Both were bathed: Paul and Silas had their wounds bathed and the jailor and his household had their hearts bathed in the blood of Christ!

Our text concludes with the officials calling for Paul and Silas to be released and with Paul insisting that these officials come themselves and release them since they had wrongfully persecuted a Roman citizen. F.F. Bruce explains:

By a series of Valerian and Porcian laws enacted between the beginning of the Roman Republic and the early second century B.C. Roman citizens were exempted from degrading forms of punishment and had certain valued rights established for them in relation to the law. These privileges had been more recently reaffirmed under the empire by a Julian law dealing with public disorder.

What this meant was that any Roman citizen needing to claim the protection of his legal status would simply proclaim ciuis Romanus sum, “I am a Roman citizen.”[6] This is what Paul does. Why? We can be sure it was not an effort to be petty or vengeful. Rather, he was almost certainly seeking to establish some degree of protection for the newly founded church in Philippi. He likely reasoned that his actions here would remind the authorities that the one who planted this church was a Roman citizen who they had wronged and probably concluded that having the authorities recognize their mistake would lead them to be more favorably disposed toward the Christians they would leave behind.

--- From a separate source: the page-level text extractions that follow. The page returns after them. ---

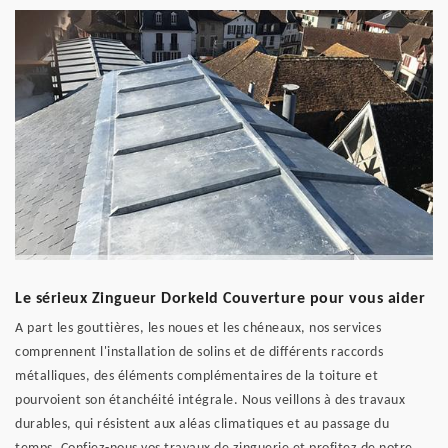
Le sérieux Zingueur Dorkeld Couverture pour vous aider
A part les gouttières, les noues et les chéneaux, nos services
comprennent l'installation de solins et de différents raccords
métalliques, des éléments complémentaires de la toiture et
pourvoient son étanchéité intégrale. Nous veillons à des travaux
durables, qui résistent aux aléas climatiques et au passage du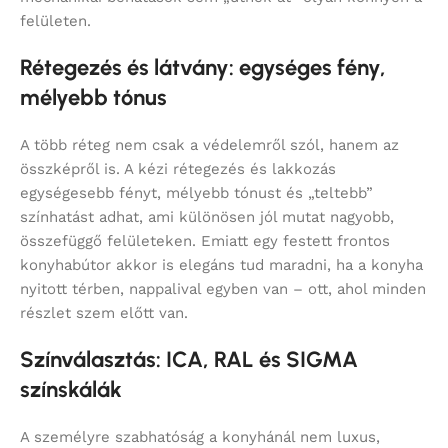
felületen.
Rétegezés és látvány: egységes fény,
mélyebb tónus
A több réteg nem csak a védelemről szól, hanem az
összképről is. A kézi rétegezés és lakkozás
egységesebb fényt, mélyebb tónust és „teltebb”
színhatást adhat, ami különösen jól mutat nagyobb,
összefüggő felületeken. Emiatt egy festett frontos
konyhabútor akkor is elegáns tud maradni, ha a konyha
nyitott térben, nappalival egyben van – ott, ahol minden
részlet szem előtt van.
Színválasztás: ICA, RAL és SIGMA
színskálák
A személyre szabhatóság a konyhánál nem luxus,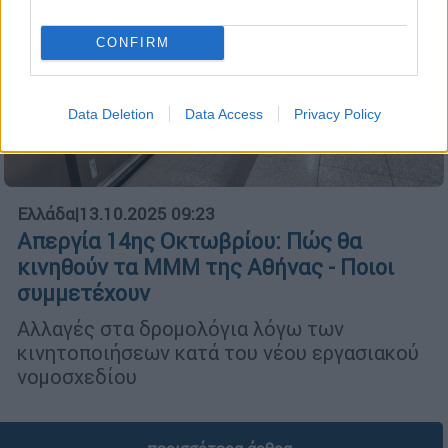
CONFIRM
Data Deletion
Data Access
Privacy Policy
Ελλάδα
|
13.10.2025 09:23
Απεργία 14ης Οκτωβρίου: Πώς θα
κινηθούν τα ΜΜΜ της Αθήνας - Ποιοι
συμμετέχουν
Αλλαγές στα δρομολόγια λόγω των
κινητοποιήσεων κατά του νέου εργασιακού
νομοσχεδίου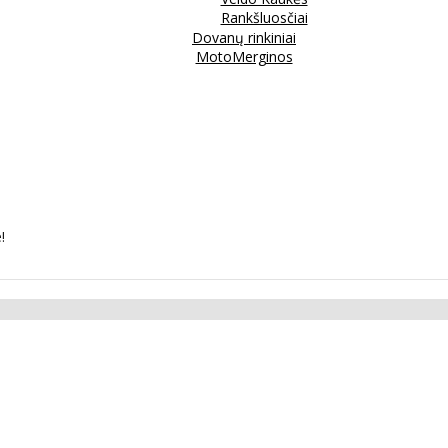
Rankšluosčiai
Dovanų rinkiniai
MotoMerginos
!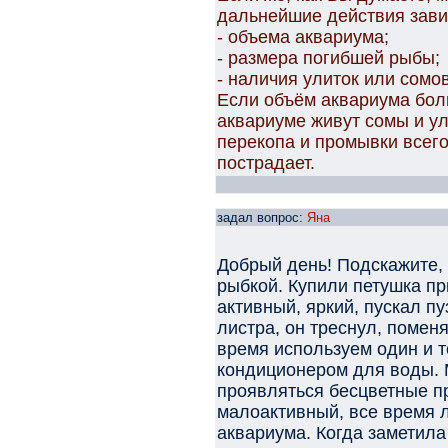
дальнейшие действия зави
- объема аквариума;
- размера погибшей рыбы;
- наличия улиток или сомов
Если объём аквариума бол
аквариуме живут сомы и ул
перекопа и промывки всего
пострадает.
задал вопрос:
Яна
Добрый день! Подскажите, 
рыбкой. Купили петушка п
активный, яркий, пускал п
листра, он треснул, помен
время используем один и т
кондиционером для воды. 
проявляться бесцветные п
малоактивный, все время 
аквариума. Когда заметила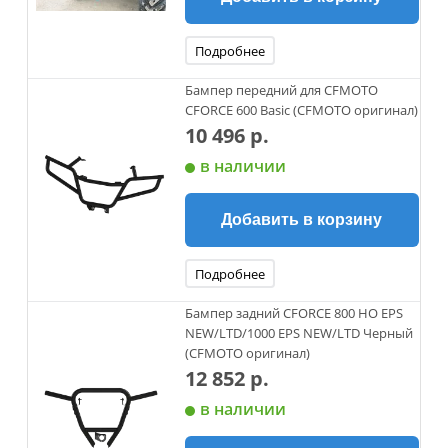
Подробнее
Бампер передний для CFMOTO
CFORCE 600 Basiс (CFMOTO оригинал)
10 496 р.
в наличии
Добавить в корзину
Подробнее
Бампер задний CFORCE 800 HO EPS
NEW/LTD/1000 EPS NEW/LTD Черный
(CFMOTO оригинал)
12 852 р.
в наличии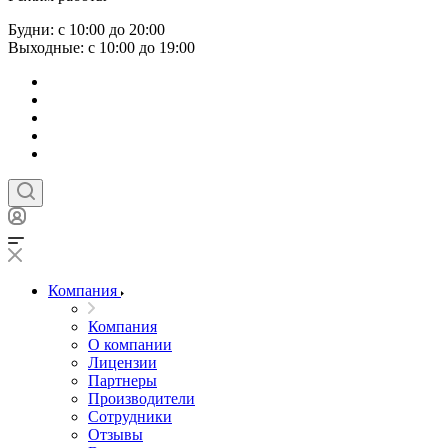
Будни: с 10:00 до 20:00
Выходные: с 10:00 до 19:00
Компания
Компания
О компании
Лицензии
Партнеры
Производители
Сотрудники
Отзывы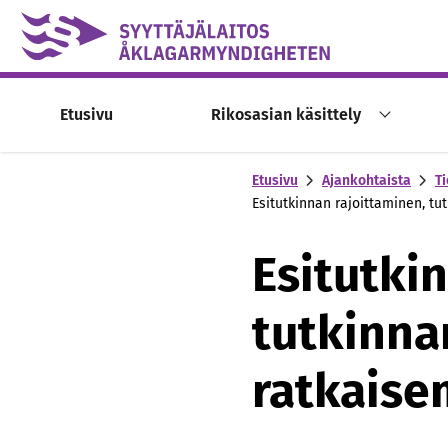
Skip to content -saavutettavuusohje
Etusivu
Rikosasian käsittely
Etusivu
Ajankohtaista
Ti
Esitutkinnan rajoittaminen, tu
Esitutki
tutkinna
ratkaise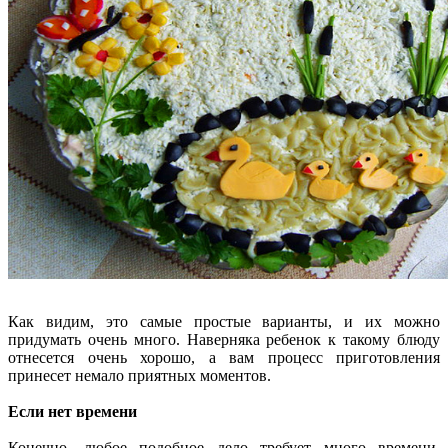
Как видим, это самые простые варианты, и их можно
придумать очень много. Наверняка ребенок к такому блюду
отнесется очень хорошо, а вам процесс приготовления
принесет немало приятных моментов.
Если нет времени
Конечно, любое подобное дело требует много времени,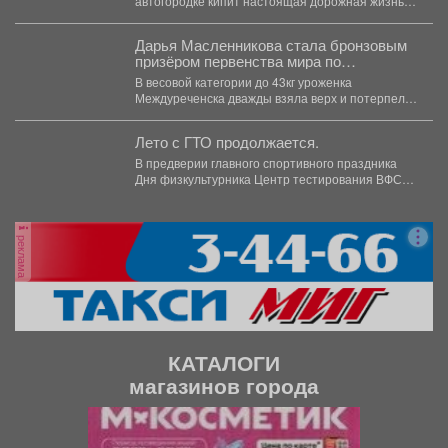
автогородке кипит настоящая дорожная жизнь.
И, знаете, она...
Дарья Масленникова стала бронзовым
призёром первенства мира по
спортивной борьбе.
В весовой категории до 43кг уроженка
Междуреченска дважды взяла верх и потерпела
одно поражение. В...
Лето с ГТО продолжается.
В предверии главного спортивного праздника
Дня физкультурника Центр тестирования ВФСК
ГТО МАУ ДО "Спортивной...
реклама
КАТАЛОГИ
магазинов города
П
С
р
л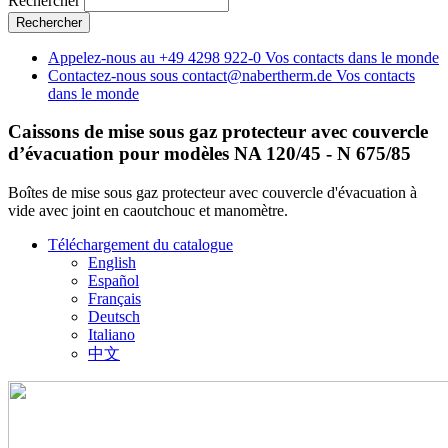
Rechercher
Appelez-nous au
+49 4298 922-0
Vos contacts dans le monde
Contactez-nous sous
contact@nabertherm.de
Vos contacts
dans le monde
Caissons de mise sous gaz protecteur avec couvercle
d’évacuation pour modèles NA 120/45 - N 675/85
Boîtes de mise sous gaz protecteur avec couvercle d'évacuation à
vide avec joint en caoutchouc et manomètre.
Téléchargement du catalogue
English
Español
Français
Deutsch
Italiano
中文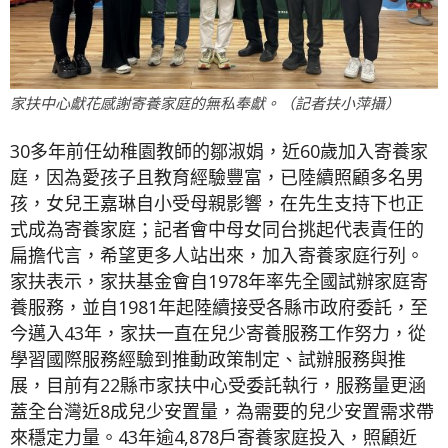
家扶中心獻花感謝寄養家庭的無私奉獻。（記者扶小萍攝）
30多年前任幼稚園教師的鄒淑娟，近60歲加入寄養家
庭，因為愛孩子且教育經驗豐富，已陸續照顧多名男
孩，女兒王嘉琳自小受母親影響，在先生支持下也正
式成為寄養家庭；記者會中母女同台挑起代表責任的
扁擔代言，希望更多人站出來，加入寄養家庭行列。
家扶表示，家扶基金會自1978年率先全國試辦家庭寄
養服務，並自1981年起陸續接受各縣市政府委託，至
今邁入43年，家扶一直在兒少寄養服務工作努力，從
學習國際服務經驗到推動政策制定、試辦服務與推
展，目前有22縣市家扶中心受委託執行，服務量更涵
蓋全台灣近8成兒少安置量，為需要的兒少安置需求帶
來穩定力量。43年逾4,878戶寄養家庭投入，照顧近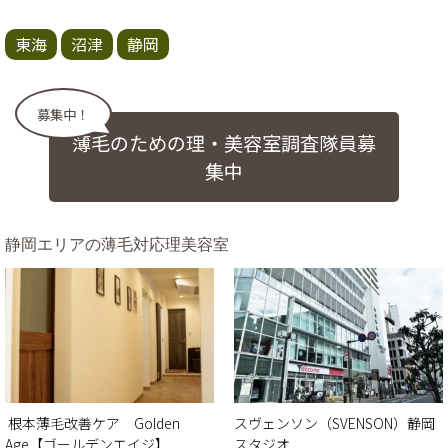
東海
沼津
静岡
募集中！
薄毛のための理・美容室調査隊員募
集中
静岡エリアの薄毛対応理美容室
根本薄毛改善ケア Golden
スヴェンソン（SVENSON）静岡
Age【ゴールデンエイジ】
スタジオ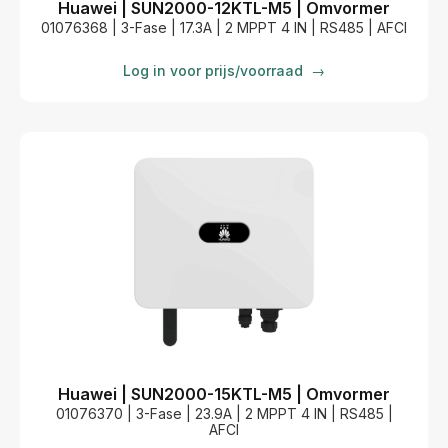
Huawei | SUN2000-12KTL-M5 | Omvormer
01076368 | 3-Fase | 17.3A | 2 MPPT 4 IN | RS485 | AFCI
Log in voor prijs/voorraad
→
Huawei | SUN2000-15KTL-M5 | Omvormer
01076370 | 3-Fase | 23.9A | 2 MPPT 4 IN | RS485 |
AFCI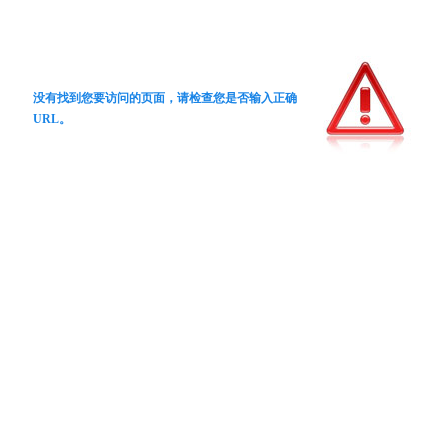
没有找到您要访问的页面，请检查您是否输入正确
URL。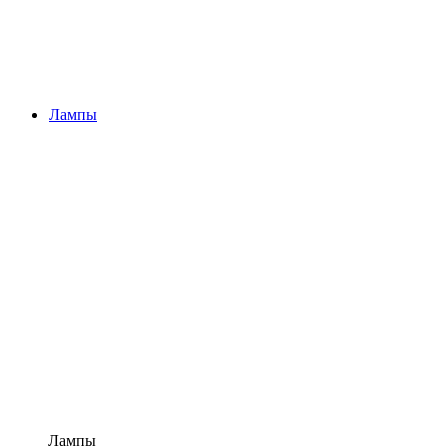
Лампы
Лампы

Regardless, Paul and Silas had an amazing impact on Philippi! They led Lydia to the Lord. They conducted an exorcism that led to the freeing and the salvation of a possessed slave girl. They bore amazing witness to Christ while imprisoned resulting in the salvation of the jailor and his family (at least). And they took steps to extend some protections to the church they were leaving behind as they moved on.

I ask you: what are you going to do this year? How are you going to respond to adversities and to trials? Will you worship God in the dark times? Will you worship him in such a way that people want to follow Him with you?

Let it be so! Let it be so!

 

[1] https://www.wilderness-cry.net/bible_study/articles/licensed.html

[2] Jim Belcher, “The Secret of Finkenwalde.” Bonhoeffer, Christ and Culture. Eds., Keith L. Johnson, Timothy Larsen (Downers Grove, IL: InterVarsity Press, 2013), p.196. https://www.christianhistoryinstitute.org/magazine/article/dietrich-bonhoeffer-did-you-know/

[3] Fernando, Ajith (2010-12-21). Acts (The NIV Application Commentary) (p. 404). Zondervan. Kindle Edition.

[4] James Montgomery Boice, Acts. (Grand Rapids, MI: Baker Books, 1997), p.283.

[5] Francis Martin, ed. Acts. Ancient Christian Commentary on Scripture. New Testament, vol.V. Thomas C. Oden, gen. ed. (Downers Grove, IL: InterVarsity Press, 2006), p.209.

[6] Bruce, F.F. (1988-06-30). The Book of Acts (New International Commentary on the New Testament) (p.319-320). Eerdmans Publishing Co – A. Kindle Edition.